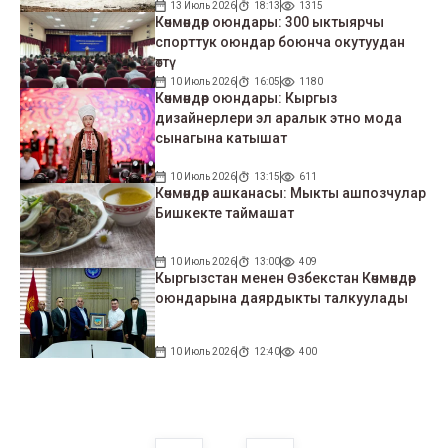
13 Июль 2026
18:13
1315
Көчмөндөр оюндары: 300 ыктыярчы
спорттук оюндар боюнча окутуудан
өттү
10 Июль 2026
16:05
1180
Көчмөндөр оюндары: Кыргыз
дизайнерлери эл аралык этно мода
сынагына катышат
10 Июль 2026
13:15
611
Көчмөндөр ашканасы: Мыкты ашпозчулар
Бишкекте таймашат
10 Июль 2026
13:00
409
Кыргызстан менен Өзбекстан Көчмөндөр
оюндарына даярдыкты талкуулады
10 Июль 2026
12:40
400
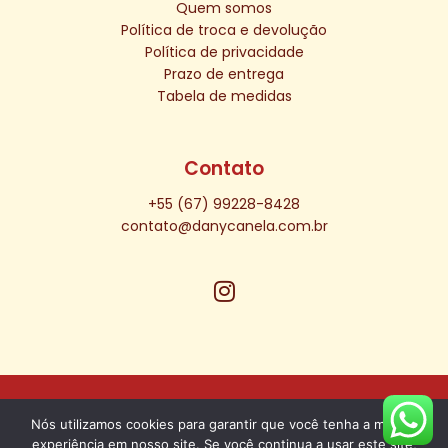
Quem somos
Política de troca e devolução
Política de privacidade
Prazo de entrega
Tabela de medidas
Contato
+55 (67) 99228-8428
contato@danycanela.com.br
Copyright © 2026 Dany Canela | Desenvolvido por JK
Nós utilizamos cookies para garantir que você tenha a melhor
DIGITAL
experiência em nosso site. Se você continua a usar este site,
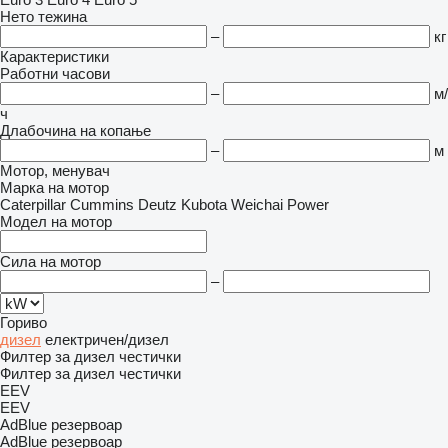
Нето тежина
–
кг
Карактеристики
Работни часови
–
м/
ч
Длабочина на копање
–
м
Мотор, менувач
Марка на мотор
Caterpillar
Cummins
Deutz
Kubota
Weichai Power
Модел на мотор
Сила на мотор
–
Гориво
дизел
електричен/дизел
Филтер за дизел честички
Филтер за дизел честички
EEV
EEV
AdBlue резервоар
AdBlue резервоар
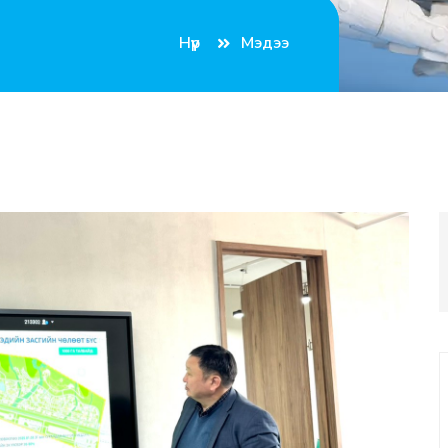
Нүүр
Мэдээ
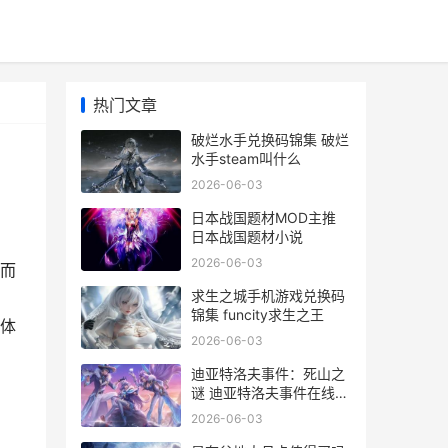
热门文章
破烂水手兑换码锦集 破烂
水手steam叫什么
2026-06-03
日本战国题材MOD主推
日本战国题材小说
2026-06-03
而
求生之城手机游戏兑换码
锦集 funcity求生之王
体
2026-06-03
迪亚特洛夫事件：死山之
谜 迪亚特洛夫事件在线观
看完整版
2026-06-03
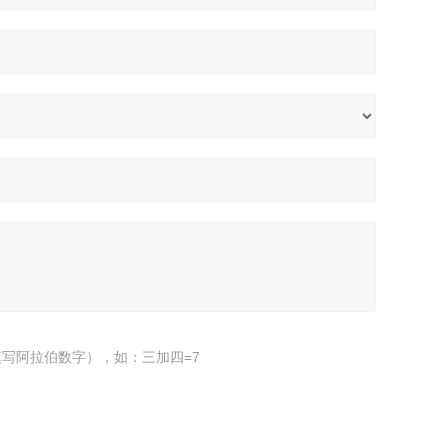
写阿拉伯数字），如：三加四=7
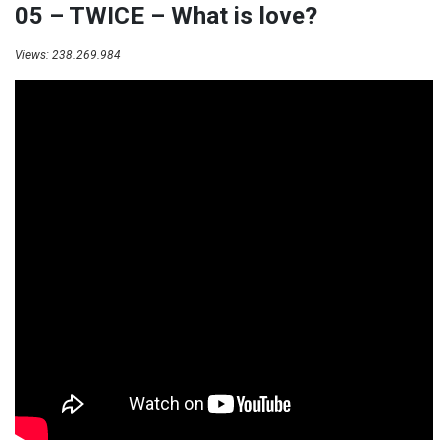
05 – TWICE – What is love?
Views: 238.269.984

◇ ◇ ◇

**Directions for this task:** Report each line of the entries where the word "Көчмөндөр" occurs.

**Written solution:**
Көчмөндөр оюндары: 300 ыктыярчы
Көчмөндөр оюндары: Кыргыз
Көчмөндөр ашканасы: Мыкты ашпозчулар
Кыргызстан менен Өзбекстан Көчмөндөр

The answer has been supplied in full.